Confira algumas críticas:
- Em algumas concepções, o homeschooling parte do pressuposto de que a educação escolar se limita ao ensino do conteúdo. Mas, a ideia ignora que a educação escolar é fundamental para a socialização, bem como a exposição ao diverso e ao contraditório como aspectos do desenvolvimento, sendo a escola o melhor ambiente para que isso aconteça.
- Diante de complexos dilemas da educação, sobretudo, com a pandemia de Covid, é problemático que o ensino domiciliar seja a prioridade do Governo Federal. Entidades apontam a necessidade de voltar o olhar para: o planejamento do acesso à tecnologia, retorno às aulas, a estrutura das escolas e às medidas de redução à evasão escolar.

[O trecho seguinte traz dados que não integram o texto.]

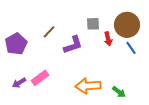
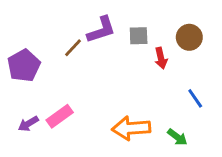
brown circle: (127, 25) -> (189, 37), size x0.7
purple L-shape: (73, 45) -> (101, 30), moved
blue line: (131, 48) -> (195, 98), moved

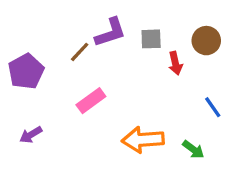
pink rectangle: (60, 116) -> (91, 101), moved

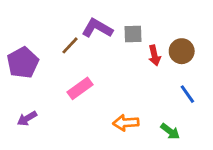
purple L-shape: (110, 32) -> (97, 28), turned -132
brown circle: (206, 41) -> (182, 51), moved
orange arrow: (143, 140) -> (126, 123), size x0.7

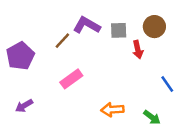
brown circle: (182, 51) -> (154, 27), moved

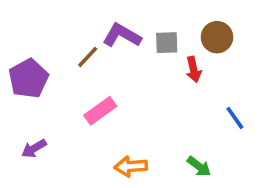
orange arrow: (112, 110) -> (131, 166), moved
green arrow: (152, 117) -> (199, 166), moved

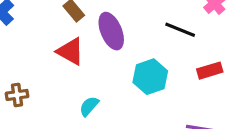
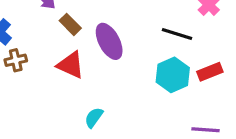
cyan hexagon: (150, 77) -> (173, 75), moved
brown cross: (17, 95) -> (16, 60), moved

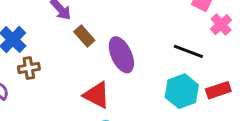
red triangle: (71, 65) -> (97, 95), moved

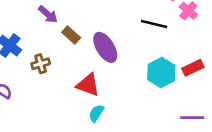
black line: (188, 51) -> (154, 24), moved
brown cross: (29, 68) -> (41, 64), moved

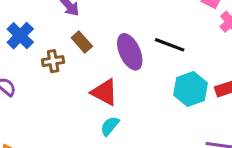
black line: (154, 24) -> (170, 45), moved
brown rectangle: (71, 35) -> (82, 42), moved

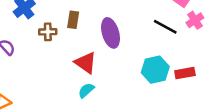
brown rectangle: (82, 42) -> (73, 20), turned 42
black line: (170, 45) -> (165, 27), moved

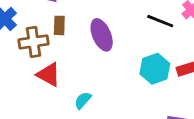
brown cross: (48, 32) -> (33, 42), size x1.5
red triangle: (86, 63) -> (49, 75), moved

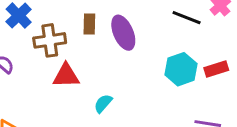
brown rectangle: (59, 25) -> (89, 24), moved
red triangle: (49, 75) -> (66, 76), turned -30

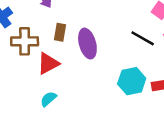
red triangle: (66, 76) -> (48, 63), moved, turned -35
cyan semicircle: (103, 103) -> (48, 99), moved

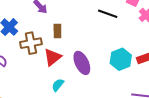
black line: (143, 38) -> (108, 14), moved
purple ellipse: (87, 44) -> (82, 63), moved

- Entidades mencionam o risco de regulamentar o ensino domiciliar para um pequeno grupo e isso abrir espaço para comportamentos de risco na família, como abandono escolar, violência doméstica e exposição a situações de privação;
- Outro argumento contrário é que não há evidências científicas que indiquem que uma criança aprenderia mais no ensino domiciliar do que na escola.
- Entidades afirmam que diferentemente dos argumentos pró-ensino domiciliar, a legislação brasileira não presume interferência do Estado na educação das famílias. O que a legislação pretende, com o ensino obrigatório em instituição escolar pública ou particular, é que o aluno seja supervisionado e cuidado e, de modo algum, negligenciado pelos adultos;
- Além disso, algumas entidades alertam que as crianças com deficiência são o público mais afetado pela proposta, pois, a convivência em comunidade escolar de pessoas com e sem deficiência é o pilar para o desenvolvimento integral;
- Embora outros países admitam o homeschooling, gestores destacam que é preciso respeitar as diretrizes estruturantes da educação básica no Brasil e considerar as condições sociais e de capacidade do Estado brasileiro.